A traditional composition textbook can be described as a family recipe for writing "papers" (thesis-driven explorations of topics organized by mode or topic). Position papers that draw on and synthesize evidence of various kinds foreground logical analysis as a way of sharpening one's judgments about "the issues" (the topoi) and perfecting one's ethos as an educated person (as someone who is immune to rashness, anger, giddiness, vernacular, funk, etc.).
          Critiques of this ("current traditional") writing pedagogy (Berlin 1996 Bizzell 1992) have drawn attention to the detached ethos of the academic writer and the objective methods of argument analysis as exclusionary and elitist discursive formations. At least in the critique of this pedagogy – in theory – the way to reform, to non-exclusionary writing pedagogies – is clear: we substitute a "constructivist" approach to language for the "instrumental" approach to language that mystifies authority and elides the cultural and historical dimensions of the writer's meaning-making. How this postmodern distrust of foundational authority and the self-motivated writer translates into assignments and classroom practice has been a major issue for critical pedagogy and postmodern rhetoricians. A particularly difficult question for teachers concerned to acknowledge and thwart the more hegemonic aspects of schooling has been how to respect students' cultural histories and complex subject positions (their desires, ambitions, etc.) while also engaging them with concepts and assignments that would possibly call those histories/subjectivities to account. If a central issue in composition studies in the 1980's and early 1990's was how are power relations constituted through literacy practices and why should teachers/critics resist them?, the central question of the late 90's has been: why should students resist the dominant ideologies? Joe Hardin (2001) suggests that there is no "one-size-fits-all" answer. Students must first write about their cultural locations viz a viz "the other," must first dialogue with actual others about the stakes of their commitments and comforts (and aversions and anxieties) to particular cultural situations before the "problem-posing" stage of liberatory education can begin (68). Before students can decide whether to "resist," to act in ways that curtail or thwart the usual privileges accorded to those with literacy and all that it brings with it. It could be said that the postmodern pedagogue and the real estate agent have a slogan in common: location, location, location. Only after students have mapped their locations can they actively consider questions of their relations, their obligations.

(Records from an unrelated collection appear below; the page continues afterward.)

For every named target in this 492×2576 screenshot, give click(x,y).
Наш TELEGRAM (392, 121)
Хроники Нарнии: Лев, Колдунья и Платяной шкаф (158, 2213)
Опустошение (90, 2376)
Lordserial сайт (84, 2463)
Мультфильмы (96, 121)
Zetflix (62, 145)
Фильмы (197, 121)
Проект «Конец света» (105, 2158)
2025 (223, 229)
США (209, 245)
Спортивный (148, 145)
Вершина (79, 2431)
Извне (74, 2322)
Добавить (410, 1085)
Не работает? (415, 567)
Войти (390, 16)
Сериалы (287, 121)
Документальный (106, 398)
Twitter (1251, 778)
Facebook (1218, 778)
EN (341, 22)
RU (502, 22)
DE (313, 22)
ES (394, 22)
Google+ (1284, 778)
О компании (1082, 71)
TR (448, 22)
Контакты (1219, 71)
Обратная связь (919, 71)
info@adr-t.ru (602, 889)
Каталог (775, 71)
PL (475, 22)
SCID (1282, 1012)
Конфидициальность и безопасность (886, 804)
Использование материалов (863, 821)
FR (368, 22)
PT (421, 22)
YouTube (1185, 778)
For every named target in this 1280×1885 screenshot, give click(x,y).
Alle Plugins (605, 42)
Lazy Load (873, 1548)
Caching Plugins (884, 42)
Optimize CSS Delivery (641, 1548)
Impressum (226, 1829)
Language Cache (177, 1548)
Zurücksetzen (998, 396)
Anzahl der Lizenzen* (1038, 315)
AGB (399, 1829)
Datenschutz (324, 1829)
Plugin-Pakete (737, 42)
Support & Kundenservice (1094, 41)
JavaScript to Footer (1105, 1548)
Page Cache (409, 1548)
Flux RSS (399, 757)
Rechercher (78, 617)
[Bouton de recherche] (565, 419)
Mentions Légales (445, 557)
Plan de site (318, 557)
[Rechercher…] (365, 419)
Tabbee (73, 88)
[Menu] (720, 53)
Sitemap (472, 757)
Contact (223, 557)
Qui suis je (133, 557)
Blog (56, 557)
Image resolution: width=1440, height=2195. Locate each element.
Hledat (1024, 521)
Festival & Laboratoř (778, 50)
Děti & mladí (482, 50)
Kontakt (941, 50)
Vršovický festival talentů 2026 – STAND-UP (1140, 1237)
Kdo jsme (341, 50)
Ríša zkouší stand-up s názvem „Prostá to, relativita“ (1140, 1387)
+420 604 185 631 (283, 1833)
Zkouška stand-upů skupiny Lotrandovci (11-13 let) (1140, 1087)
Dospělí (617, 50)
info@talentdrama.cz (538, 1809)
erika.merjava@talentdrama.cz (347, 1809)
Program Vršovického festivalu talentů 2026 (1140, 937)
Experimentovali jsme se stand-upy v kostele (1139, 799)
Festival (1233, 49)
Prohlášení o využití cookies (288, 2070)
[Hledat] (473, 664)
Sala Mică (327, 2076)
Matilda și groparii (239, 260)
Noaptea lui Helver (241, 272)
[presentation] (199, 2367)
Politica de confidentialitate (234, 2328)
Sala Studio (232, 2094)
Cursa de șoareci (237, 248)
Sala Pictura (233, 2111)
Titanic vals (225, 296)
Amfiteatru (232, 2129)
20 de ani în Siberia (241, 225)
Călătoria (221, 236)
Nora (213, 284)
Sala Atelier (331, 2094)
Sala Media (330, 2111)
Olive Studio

          Gregory Ulmer's Internet Invention assembles a writing regimen by which students might map some of their subject positions in the influential discourses/institutions of our time. Instead of instructing students "to turn the information found in libraries into knowledge organized as arguments on paper" (xii) – the disciplinary focus of most traditional, print-based rhetorics – Ulmer's book is a primer on writing theory and poetics for students willing to trace the contours of their subjectivities. Ulmer does not annex poetics (a theory of how imagery and other figurative devices shape readers' experiences of a text) to rhetoric (rhetorica utens – how to persuade others) but rather presents poetics as a heuristical device for mapping our experiences of home, work, play, etc. For Ulmer, "image-reasoning" – thinking through or with pictorial and verbal images – is as crucial as the rational linkage of claim to support for understanding why people take the positions, or make the decisions, that they do.
          Internet Invention asks us to consider how writing, particularly writing on the Web, serves as an alternative space for composing the "self" in its various connections to the world. Ulmer suggests that the way we act through symbols in the electronic medium is via the figurative inferences we register, capture and (re)deploy from popular media and institutions. The Internet, according to Ulmer (and he echoes Bolter and Porter), is a "medium of learning [that] puts us in a new relation to writing" (1), but only when the linking of words/images within lexia and between various lexia and Web pages is conceived beyond the pale of reason as defined by Plato, Aristotle, and the whole "apparatus of method" we have inherited from Western philosophy and science. "To write with images," Ulmer contends, "requires an understanding of the atmosphere and aura evoked by things, just as to write with concepts requires knowing the meanings of terms" (56).